To cushion the impact of high energy prices, the government has unveiled some support for consumers and firms, including €1.6 billion in fuel-price relief and a measure allowing companies to pay tax-free bonuses.
But such aid may be far from sufficient to spur household spending. Lars Schwarz, owner of the Mecklenburger Hof hotel in Gnoien near Germany's Baltic Sea coast, says customers are shying away from extra costs such as spa fees and even turning up later for breakfast so they’re not so hungry for lunch.
"People are getting less bang for their buck," he said. "Naturally they’re cutting back where they can."
The prospect of Germany's recovery running aground is prompting businesses in the Mittelstand -- the tapestry of small and medium-sized companies that makes up the backbone of the economy -- to step up calls for pro-growth reforms.
Leading industry groups including BDI this week renewed demands for action to lower bureaucracy and increase competitiveness through measures including cutting corporate taxes and linking retirement age to life expectancy.
"Lowering prices at the pump helps consumers, but it doesn't solve any of the broader economic problems," said Johannes Peter Kiehl, whose family firm, Johannes Kiehl KG, makes cleaning products for laundries and automatic car washes. "The government needs to cut back on regulation and obstacles so being part of the Mittelstand is fun again."

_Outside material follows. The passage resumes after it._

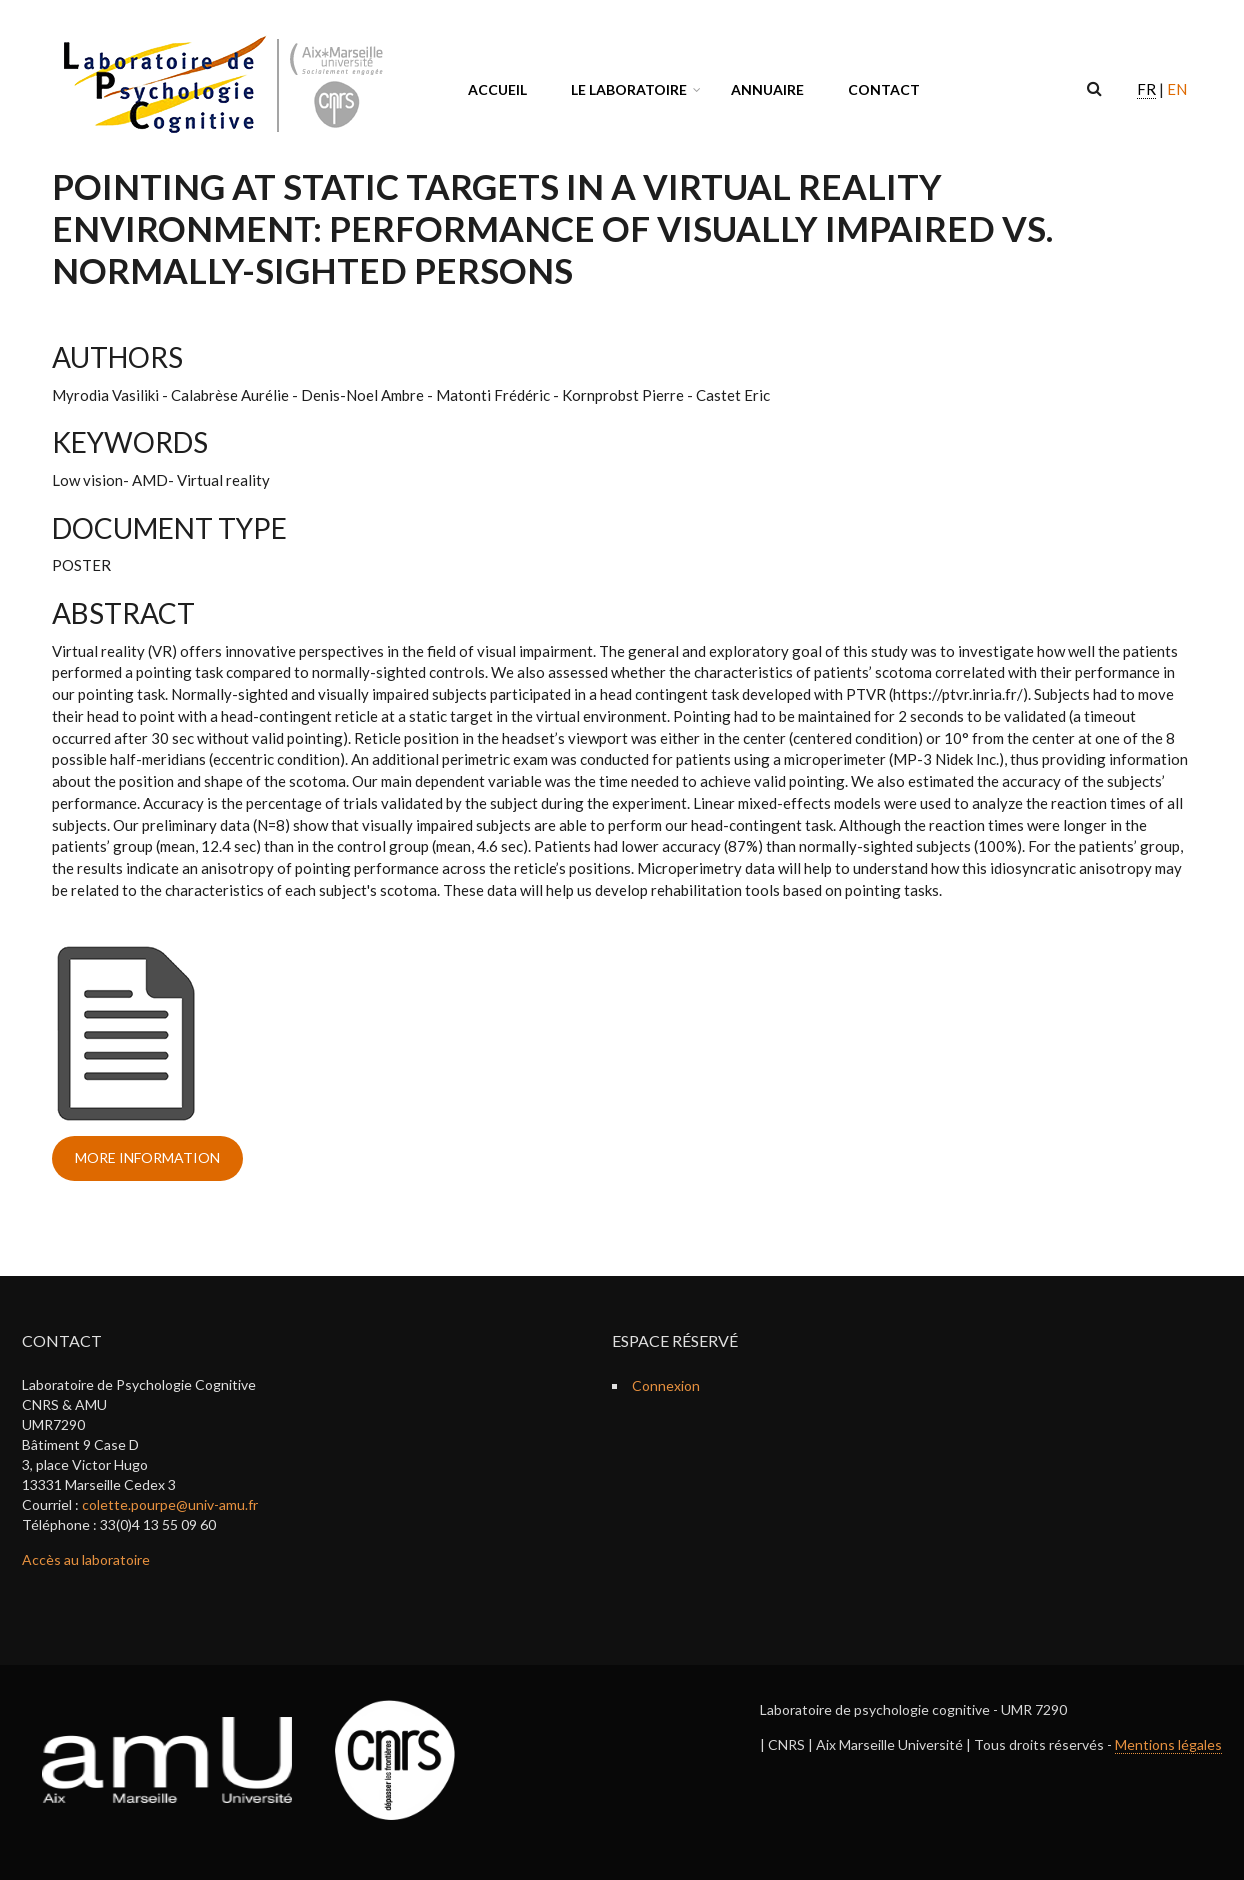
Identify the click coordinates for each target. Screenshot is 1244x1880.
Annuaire (767, 89)
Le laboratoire (629, 89)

Merz's room for maneuver is limited, however, by the need to govern in a coalition with the center-left Social Democrats, with both that party and his CDU struggling to shore up support hemorrhaging toward the far-right Alternative for Germany.
Just a year after taking office, fighting within the alliance is now reminiscent of the doomed coalition of Merz's predecessor, Olaf Scholz, raising the prospect that not much will be done to spur growth beyond simply doling out cash as planned, observed Moritz Kraemer, chief economist at German bank LBBW.
"I'm not holding my breath when it comes to far-reaching reforms," he said. "That's actually the kind of thing you do right at the start of a legislative term. But the reforms that have taken place so far fall short of expectations."